When we feed the monkeys, we can fall into the trap of eating the same sugary sweet and nutritionless information. We can start believing the good-news stories and overly-inflated performance results and biased metrics. And we become blind to what’s really going on. We become blind to opportunities to truly increase performance and help the organisation better fulfill its purpose.
And we perpetuate the same vanity-metrics dependency throughout the organisation. I facilitated PuMP with an IT team in an investment company and they insisted on measuring dozens of things. So their draft set of metrics was huge, and told the story of how busy and important the team was. As they progressed through PuMP, they shifted their definition of success, and ended up with just two KPIs that focused entirely on what was most important to their internal customers.
So we need another way of thinking about success.
Side-step the trap: Stop trying to prove success.
Secondly, we need to change our mindset about what we need to prove to those monkeys. My second book’s title is somewhat provocative: Prove It!, but it’s not about proving our success, or proving if we’re good enough, or proving if we’ve hit our targets. It’s about proving that our decisions are fact-based and deliberately focused on improving the performance of our entire organisation. It’s about proving which improvement initiatives are worth continuing and which are not having the impact we wanted.
Actor and director Josh Radnor wrote this in reflection on his feelings about the success of his first movie, a box office flop, Happythankyoumoreplease:
“Our metric for success, it seems to me, is off. The sole measurement that carries any cultural weight is economic. There’s no reliable diagnostic test or statistical model for ‘hearts opened’ or ‘wounds healed.’ But a good film seen at the right moment has the potential to do those things.”

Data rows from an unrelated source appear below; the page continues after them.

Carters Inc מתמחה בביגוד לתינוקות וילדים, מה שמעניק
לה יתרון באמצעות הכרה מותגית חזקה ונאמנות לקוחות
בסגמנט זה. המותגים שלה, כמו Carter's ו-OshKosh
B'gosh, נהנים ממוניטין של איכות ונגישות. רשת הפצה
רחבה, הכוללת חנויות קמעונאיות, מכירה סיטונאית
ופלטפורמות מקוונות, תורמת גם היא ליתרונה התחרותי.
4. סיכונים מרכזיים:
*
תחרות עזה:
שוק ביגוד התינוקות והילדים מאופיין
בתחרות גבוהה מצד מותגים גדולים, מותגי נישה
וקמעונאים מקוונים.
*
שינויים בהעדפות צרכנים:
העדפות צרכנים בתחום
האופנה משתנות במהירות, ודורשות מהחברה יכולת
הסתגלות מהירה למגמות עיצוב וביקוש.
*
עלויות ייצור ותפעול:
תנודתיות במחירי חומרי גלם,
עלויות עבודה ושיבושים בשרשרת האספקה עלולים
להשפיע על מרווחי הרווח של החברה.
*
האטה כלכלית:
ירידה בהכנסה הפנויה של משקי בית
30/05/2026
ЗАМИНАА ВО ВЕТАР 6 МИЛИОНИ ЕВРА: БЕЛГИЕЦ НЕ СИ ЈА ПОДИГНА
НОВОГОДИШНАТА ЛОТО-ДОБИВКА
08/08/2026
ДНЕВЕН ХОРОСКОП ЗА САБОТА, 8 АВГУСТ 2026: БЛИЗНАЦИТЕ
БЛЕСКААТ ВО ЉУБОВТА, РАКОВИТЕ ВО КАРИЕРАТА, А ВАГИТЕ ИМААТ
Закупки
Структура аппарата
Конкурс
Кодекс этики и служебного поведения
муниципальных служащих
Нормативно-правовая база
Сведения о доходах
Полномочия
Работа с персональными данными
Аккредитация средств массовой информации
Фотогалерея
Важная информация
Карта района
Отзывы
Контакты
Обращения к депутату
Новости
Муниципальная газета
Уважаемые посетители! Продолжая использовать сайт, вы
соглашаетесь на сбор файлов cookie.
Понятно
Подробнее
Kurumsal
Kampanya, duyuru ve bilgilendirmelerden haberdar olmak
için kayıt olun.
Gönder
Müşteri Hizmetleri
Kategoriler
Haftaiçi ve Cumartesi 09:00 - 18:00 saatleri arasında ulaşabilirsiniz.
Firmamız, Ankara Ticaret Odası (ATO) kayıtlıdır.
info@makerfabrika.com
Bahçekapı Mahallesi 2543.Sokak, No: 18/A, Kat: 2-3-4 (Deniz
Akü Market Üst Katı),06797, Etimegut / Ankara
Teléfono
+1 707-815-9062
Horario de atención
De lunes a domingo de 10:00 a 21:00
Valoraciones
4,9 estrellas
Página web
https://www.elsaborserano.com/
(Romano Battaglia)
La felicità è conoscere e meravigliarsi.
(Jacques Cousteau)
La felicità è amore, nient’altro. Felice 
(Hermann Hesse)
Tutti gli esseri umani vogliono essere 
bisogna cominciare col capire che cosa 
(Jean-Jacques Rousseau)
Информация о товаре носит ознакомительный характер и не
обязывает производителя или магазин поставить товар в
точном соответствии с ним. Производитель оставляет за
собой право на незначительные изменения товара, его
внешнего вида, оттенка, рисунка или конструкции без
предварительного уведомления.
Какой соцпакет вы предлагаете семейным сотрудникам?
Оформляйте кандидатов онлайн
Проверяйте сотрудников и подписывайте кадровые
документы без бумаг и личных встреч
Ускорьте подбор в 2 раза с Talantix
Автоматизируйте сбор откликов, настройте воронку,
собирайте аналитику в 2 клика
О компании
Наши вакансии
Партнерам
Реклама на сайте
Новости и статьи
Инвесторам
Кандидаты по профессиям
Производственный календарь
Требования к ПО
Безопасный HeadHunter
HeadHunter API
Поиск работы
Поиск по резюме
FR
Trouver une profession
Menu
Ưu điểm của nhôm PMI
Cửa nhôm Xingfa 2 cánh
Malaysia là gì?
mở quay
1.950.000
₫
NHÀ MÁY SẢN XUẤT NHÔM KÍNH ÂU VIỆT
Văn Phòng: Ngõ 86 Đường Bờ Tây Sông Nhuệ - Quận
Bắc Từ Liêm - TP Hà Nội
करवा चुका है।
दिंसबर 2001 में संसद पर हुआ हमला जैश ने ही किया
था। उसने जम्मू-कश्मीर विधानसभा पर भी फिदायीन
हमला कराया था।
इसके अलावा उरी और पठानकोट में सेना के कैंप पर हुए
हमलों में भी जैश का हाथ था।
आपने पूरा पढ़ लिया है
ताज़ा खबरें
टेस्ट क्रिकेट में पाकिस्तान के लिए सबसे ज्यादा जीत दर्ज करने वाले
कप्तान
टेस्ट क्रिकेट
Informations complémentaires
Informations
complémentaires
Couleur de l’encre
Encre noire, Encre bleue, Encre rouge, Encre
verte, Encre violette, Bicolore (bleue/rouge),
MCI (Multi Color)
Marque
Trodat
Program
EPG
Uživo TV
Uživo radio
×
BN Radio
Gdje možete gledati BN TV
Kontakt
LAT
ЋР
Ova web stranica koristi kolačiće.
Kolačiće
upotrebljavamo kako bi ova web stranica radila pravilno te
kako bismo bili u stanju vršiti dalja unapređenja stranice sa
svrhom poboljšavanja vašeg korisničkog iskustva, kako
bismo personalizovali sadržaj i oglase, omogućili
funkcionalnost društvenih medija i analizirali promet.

This is from his article “On Why We Need New Metrics of Success In Our Work”.
I’m not sure Josh’s suggestion for new metrics is the full answer. I absolutely know that we can meaningfully measure the intangible things a lot more than most leaders’ measurement skills currently permit them. But the results that Josh Radnor describes with those visceral words ‘hearts opened’ and ‘wounds healed’ are easily trivialised by quantification when we aren’t yet masterful at measuring the intangibles.
That’s how we end up with vanity metrics: we don’t have the skill to meaningfully measure what really matters, so we measure what makes us all feel good. But as I said, new metrics isn’t the full answer. Another part of the answer is we need to stop relying on metrics to make us feel ‘success in our work’.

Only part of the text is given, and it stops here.